23/03/2025
Let us begin with our trusty Republicans, many of whom have grown fond of declaring that the Department of Education should be “abolished.” It’s a punchy slogan, well-suited for CPAC stagecraft and the loud echo chambers of talk radio. But like most populist mantras, it wilts upon contact with reality. The political appetite for eliminating the Department is, at best, tepid, and at worst, it provokes angry, hysterical reactions from voters.
Recent polling from Quinnipiac, Ipsos, and Inside Higher Ed all tell the same story: roughly 60% of Americans oppose abolishing the Department of Education. Even among Republicans, support is far from unanimous. Independents are overwhelmingly against it. And among college-educated voters, those most likely to influence suburban elections, the opposition reaches 70%. Simply put, there is no groundswell. The average voter, who may struggle to name a single Secretary of Education, nonetheless associates the Department with education itself. To propose its abolition, then, is to seem anti-education in the eyes of the public. And that's a high intensity issue. It's one thing to provoke 60% of the voters on some third-tier issue like U.S. Postal Service reform that nobody cares about. It's quite something else to attack schools, and the children in them....
Now, none of this is to defend the Department of Education on its merits. Quite the contrary — it has, by almost every available metric, failed at its most essential task: improving student outcomes. For an agency with a $70 billion annual budget, the results are not just disappointing but scandalous. Literacy and numeracy remain stagnant, achievement gaps persist, and bureaucratic bloat thrives. It is difficult to think of a federal program with a more dismal return on investment.
But failure does not always call for annihilation. There remains a legitimate national interest in education—if only because an ill-educated citizenry is a danger to itself and others. Rather than abolish the Department, we should gut it, reform it, and reimagine it. A streamlined agency could exist to collect and disseminate transparent data, enforce standards of accountability, and most importantly, empower school choice through charters, vouchers, and competitive alternatives. In other words, the Department should become a catalyst for innovation—not a central planner.
And then there are the Democrats, who, upon hearing any critique of centralized education policy, reach for the same tattered playbook. “States’ rights,” they warn, is code—thinly veiled, they say—for segregation, slavery, or some other moral obscenity from American history. It’s the sort of rhetoric that flatters the speaker while insulting the listener’s intelligence.

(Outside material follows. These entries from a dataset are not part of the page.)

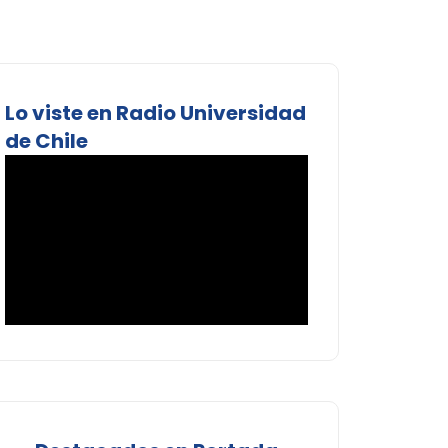
Lo viste en Radio Universidad
de Chile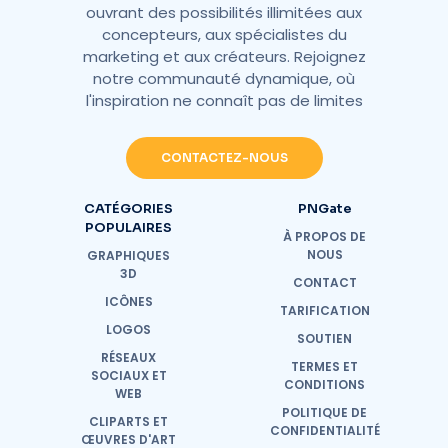
ouvrant des possibilités illimitées aux
concepteurs, aux spécialistes du
marketing et aux créateurs. Rejoignez
notre communauté dynamique, où
l'inspiration ne connaît pas de limites
CONTACTEZ-NOUS
CATÉGORIES
PNGate
POPULAIRES
À PROPOS DE
NOUS
GRAPHIQUES
3D
CONTACT
ICÔNES
TARIFICATION
LOGOS
SOUTIEN
RÉSEAUX
TERMES ET
SOCIAUX ET
CONDITIONS
WEB
POLITIQUE DE
CLIPARTS ET
CONFIDENTIALITÉ
ŒUVRES D'ART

Yet these are the same people who tremble at the idea of Donald Trump—or, in their fevered imagination, Elon Musk—having control over national education policy. And now that Trump is actively gutting the Department of Education, they're in full panic mode. But this is exactly what they asked for. When you centralize power in Washington, you don’t get to act shocked when the wrong people win elections and wield that power against your values. So let me pose a question: If you believe the federal government is now run by malevolent lunatics, why would you want those same people deciding what your child learns, thinks, and reads? Wouldn’t you prefer local control, where you might actually have a say? Or are we to believe that authoritarianism is only dangerous when it comes dressed in red?